## The task
Write each entry out again exactly as it was given.

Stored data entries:
----

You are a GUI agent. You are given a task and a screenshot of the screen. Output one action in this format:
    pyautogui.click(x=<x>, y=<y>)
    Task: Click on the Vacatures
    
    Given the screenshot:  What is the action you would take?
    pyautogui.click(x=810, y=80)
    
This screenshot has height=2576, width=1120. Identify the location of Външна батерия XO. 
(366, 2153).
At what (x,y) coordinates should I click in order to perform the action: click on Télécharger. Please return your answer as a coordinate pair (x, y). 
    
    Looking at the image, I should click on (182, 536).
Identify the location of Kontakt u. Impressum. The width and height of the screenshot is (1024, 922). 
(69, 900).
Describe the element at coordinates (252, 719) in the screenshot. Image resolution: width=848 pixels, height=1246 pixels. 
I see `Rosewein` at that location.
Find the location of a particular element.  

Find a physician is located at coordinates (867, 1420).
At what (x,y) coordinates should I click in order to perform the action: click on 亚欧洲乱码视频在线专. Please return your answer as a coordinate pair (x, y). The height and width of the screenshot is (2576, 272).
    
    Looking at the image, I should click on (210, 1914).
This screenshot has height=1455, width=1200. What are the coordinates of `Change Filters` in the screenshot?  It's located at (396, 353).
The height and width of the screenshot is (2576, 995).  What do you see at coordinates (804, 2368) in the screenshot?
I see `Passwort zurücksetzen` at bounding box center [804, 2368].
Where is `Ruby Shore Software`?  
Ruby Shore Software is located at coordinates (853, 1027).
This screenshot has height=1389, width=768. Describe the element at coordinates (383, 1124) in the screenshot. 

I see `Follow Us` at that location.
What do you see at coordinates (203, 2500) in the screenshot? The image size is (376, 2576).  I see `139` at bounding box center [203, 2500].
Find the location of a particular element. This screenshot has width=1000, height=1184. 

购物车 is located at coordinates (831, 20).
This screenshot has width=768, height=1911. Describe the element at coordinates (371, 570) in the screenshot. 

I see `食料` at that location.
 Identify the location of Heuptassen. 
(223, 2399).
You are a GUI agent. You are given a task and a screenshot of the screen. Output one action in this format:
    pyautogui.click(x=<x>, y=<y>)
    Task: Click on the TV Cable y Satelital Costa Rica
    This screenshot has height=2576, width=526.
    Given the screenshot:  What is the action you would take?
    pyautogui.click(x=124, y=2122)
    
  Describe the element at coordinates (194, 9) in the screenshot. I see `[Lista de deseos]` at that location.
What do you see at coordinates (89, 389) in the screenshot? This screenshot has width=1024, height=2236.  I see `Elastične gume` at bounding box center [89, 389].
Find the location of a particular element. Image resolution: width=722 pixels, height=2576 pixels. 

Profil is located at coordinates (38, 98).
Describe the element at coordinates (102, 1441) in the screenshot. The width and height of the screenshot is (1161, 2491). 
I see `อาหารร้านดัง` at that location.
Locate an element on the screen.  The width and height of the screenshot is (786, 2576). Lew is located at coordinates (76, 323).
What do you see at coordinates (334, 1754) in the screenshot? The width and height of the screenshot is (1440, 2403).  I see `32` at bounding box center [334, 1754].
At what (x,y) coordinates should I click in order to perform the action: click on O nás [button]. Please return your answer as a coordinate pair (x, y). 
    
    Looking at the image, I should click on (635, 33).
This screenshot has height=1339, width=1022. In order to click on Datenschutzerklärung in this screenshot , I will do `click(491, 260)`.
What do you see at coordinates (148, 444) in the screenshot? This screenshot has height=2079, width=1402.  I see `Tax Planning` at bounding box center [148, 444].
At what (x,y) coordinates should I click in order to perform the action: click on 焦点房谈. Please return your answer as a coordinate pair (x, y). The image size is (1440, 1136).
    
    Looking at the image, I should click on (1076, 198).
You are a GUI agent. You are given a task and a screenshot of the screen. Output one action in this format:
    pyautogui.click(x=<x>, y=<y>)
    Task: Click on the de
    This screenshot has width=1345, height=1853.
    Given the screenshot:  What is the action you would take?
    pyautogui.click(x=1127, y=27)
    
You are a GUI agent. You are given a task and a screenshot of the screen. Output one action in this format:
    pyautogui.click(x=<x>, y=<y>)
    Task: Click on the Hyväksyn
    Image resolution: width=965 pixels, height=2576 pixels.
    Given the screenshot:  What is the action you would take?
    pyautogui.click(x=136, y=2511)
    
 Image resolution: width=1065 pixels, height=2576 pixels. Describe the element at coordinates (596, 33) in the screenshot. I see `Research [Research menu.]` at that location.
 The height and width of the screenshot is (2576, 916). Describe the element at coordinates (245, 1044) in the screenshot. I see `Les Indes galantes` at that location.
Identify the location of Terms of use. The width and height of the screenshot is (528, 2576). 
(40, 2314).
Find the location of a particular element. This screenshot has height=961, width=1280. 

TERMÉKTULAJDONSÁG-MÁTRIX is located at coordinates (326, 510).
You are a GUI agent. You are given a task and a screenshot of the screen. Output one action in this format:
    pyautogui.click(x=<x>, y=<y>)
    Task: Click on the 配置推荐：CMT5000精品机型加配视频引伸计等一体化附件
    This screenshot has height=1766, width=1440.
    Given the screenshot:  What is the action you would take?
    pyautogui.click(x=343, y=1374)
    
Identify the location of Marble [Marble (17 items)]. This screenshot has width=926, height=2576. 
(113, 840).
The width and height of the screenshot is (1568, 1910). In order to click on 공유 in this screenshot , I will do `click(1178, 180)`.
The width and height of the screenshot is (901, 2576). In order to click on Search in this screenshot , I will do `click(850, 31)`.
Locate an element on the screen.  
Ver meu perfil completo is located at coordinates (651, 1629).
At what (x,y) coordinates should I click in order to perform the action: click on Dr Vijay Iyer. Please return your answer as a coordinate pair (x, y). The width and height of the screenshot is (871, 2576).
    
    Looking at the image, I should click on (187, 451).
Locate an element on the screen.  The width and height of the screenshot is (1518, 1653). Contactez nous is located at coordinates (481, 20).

----

## Reply
You are a GUI agent. You are given a task and a screenshot of the screen. Output one action in this format:
    pyautogui.click(x=<x>, y=<y>)
    Task: Click on the Vacatures
    
    Given the screenshot:  What is the action you would take?
    pyautogui.click(x=810, y=80)
    
This screenshot has height=2576, width=1120. Identify the location of Външна батерия XO. 
(366, 2153).
At what (x,y) coordinates should I click in order to perform the action: click on Télécharger. Please return your answer as a coordinate pair (x, y). 
    
    Looking at the image, I should click on (182, 536).
Identify the location of Kontakt u. Impressum. The width and height of the screenshot is (1024, 922). 
(69, 900).
Describe the element at coordinates (252, 719) in the screenshot. Image resolution: width=848 pixels, height=1246 pixels. 
I see `Rosewein` at that location.
Find the location of a particular element.  

Find a physician is located at coordinates (867, 1420).
At what (x,y) coordinates should I click in order to perform the action: click on 亚欧洲乱码视频在线专. Please return your answer as a coordinate pair (x, y). The height and width of the screenshot is (2576, 272).
    
    Looking at the image, I should click on (210, 1914).
This screenshot has height=1455, width=1200. What are the coordinates of `Change Filters` in the screenshot?  It's located at (396, 353).
The height and width of the screenshot is (2576, 995).  What do you see at coordinates (804, 2368) in the screenshot?
I see `Passwort zurücksetzen` at bounding box center [804, 2368].
Where is `Ruby Shore Software`?  
Ruby Shore Software is located at coordinates (853, 1027).
This screenshot has height=1389, width=768. Describe the element at coordinates (383, 1124) in the screenshot. 

I see `Follow Us` at that location.
What do you see at coordinates (203, 2500) in the screenshot? The image size is (376, 2576).  I see `139` at bounding box center [203, 2500].
Find the location of a particular element. This screenshot has width=1000, height=1184. 

购物车 is located at coordinates (831, 20).
This screenshot has width=768, height=1911. Describe the element at coordinates (371, 570) in the screenshot. 

I see `食料` at that location.
 Identify the location of Heuptassen. 
(223, 2399).
You are a GUI agent. You are given a task and a screenshot of the screen. Output one action in this format:
    pyautogui.click(x=<x>, y=<y>)
    Task: Click on the TV Cable y Satelital Costa Rica
    This screenshot has height=2576, width=526.
    Given the screenshot:  What is the action you would take?
    pyautogui.click(x=124, y=2122)
    
  Describe the element at coordinates (194, 9) in the screenshot. I see `[Lista de deseos]` at that location.
What do you see at coordinates (89, 389) in the screenshot? This screenshot has width=1024, height=2236.  I see `Elastične gume` at bounding box center [89, 389].
Find the location of a particular element. Image resolution: width=722 pixels, height=2576 pixels. 

Profil is located at coordinates (38, 98).
Describe the element at coordinates (102, 1441) in the screenshot. The width and height of the screenshot is (1161, 2491). 
I see `อาหารร้านดัง` at that location.
Locate an element on the screen.  The width and height of the screenshot is (786, 2576). Lew is located at coordinates (76, 323).
What do you see at coordinates (334, 1754) in the screenshot? The width and height of the screenshot is (1440, 2403).  I see `32` at bounding box center [334, 1754].
At what (x,y) coordinates should I click in order to perform the action: click on O nás [button]. Please return your answer as a coordinate pair (x, y). 
    
    Looking at the image, I should click on (635, 33).
This screenshot has height=1339, width=1022. In order to click on Datenschutzerklärung in this screenshot , I will do `click(491, 260)`.
What do you see at coordinates (148, 444) in the screenshot? This screenshot has height=2079, width=1402.  I see `Tax Planning` at bounding box center [148, 444].
At what (x,y) coordinates should I click in order to perform the action: click on 焦点房谈. Please return your answer as a coordinate pair (x, y). The image size is (1440, 1136).
    
    Looking at the image, I should click on (1076, 198).
You are a GUI agent. You are given a task and a screenshot of the screen. Output one action in this format:
    pyautogui.click(x=<x>, y=<y>)
    Task: Click on the de
    This screenshot has width=1345, height=1853.
    Given the screenshot:  What is the action you would take?
    pyautogui.click(x=1127, y=27)
    
You are a GUI agent. You are given a task and a screenshot of the screen. Output one action in this format:
    pyautogui.click(x=<x>, y=<y>)
    Task: Click on the Hyväksyn
    Image resolution: width=965 pixels, height=2576 pixels.
    Given the screenshot:  What is the action you would take?
    pyautogui.click(x=136, y=2511)
    
 Image resolution: width=1065 pixels, height=2576 pixels. Describe the element at coordinates (596, 33) in the screenshot. I see `Research [Research menu.]` at that location.
 The height and width of the screenshot is (2576, 916). Describe the element at coordinates (245, 1044) in the screenshot. I see `Les Indes galantes` at that location.
Identify the location of Terms of use. The width and height of the screenshot is (528, 2576). 
(40, 2314).
Find the location of a particular element. This screenshot has height=961, width=1280. 

TERMÉKTULAJDONSÁG-MÁTRIX is located at coordinates (326, 510).
You are a GUI agent. You are given a task and a screenshot of the screen. Output one action in this format:
    pyautogui.click(x=<x>, y=<y>)
    Task: Click on the 配置推荐：CMT5000精品机型加配视频引伸计等一体化附件
    This screenshot has height=1766, width=1440.
    Given the screenshot:  What is the action you would take?
    pyautogui.click(x=343, y=1374)
    
Identify the location of Marble [Marble (17 items)]. This screenshot has width=926, height=2576. 
(113, 840).
The width and height of the screenshot is (1568, 1910). In order to click on 공유 in this screenshot , I will do `click(1178, 180)`.
The width and height of the screenshot is (901, 2576). In order to click on Search in this screenshot , I will do `click(850, 31)`.
Locate an element on the screen.  
Ver meu perfil completo is located at coordinates (651, 1629).
At what (x,y) coordinates should I click in order to perform the action: click on Dr Vijay Iyer. Please return your answer as a coordinate pair (x, y). The width and height of the screenshot is (871, 2576).
    
    Looking at the image, I should click on (187, 451).
Locate an element on the screen.  The width and height of the screenshot is (1518, 1653). Contactez nous is located at coordinates (481, 20).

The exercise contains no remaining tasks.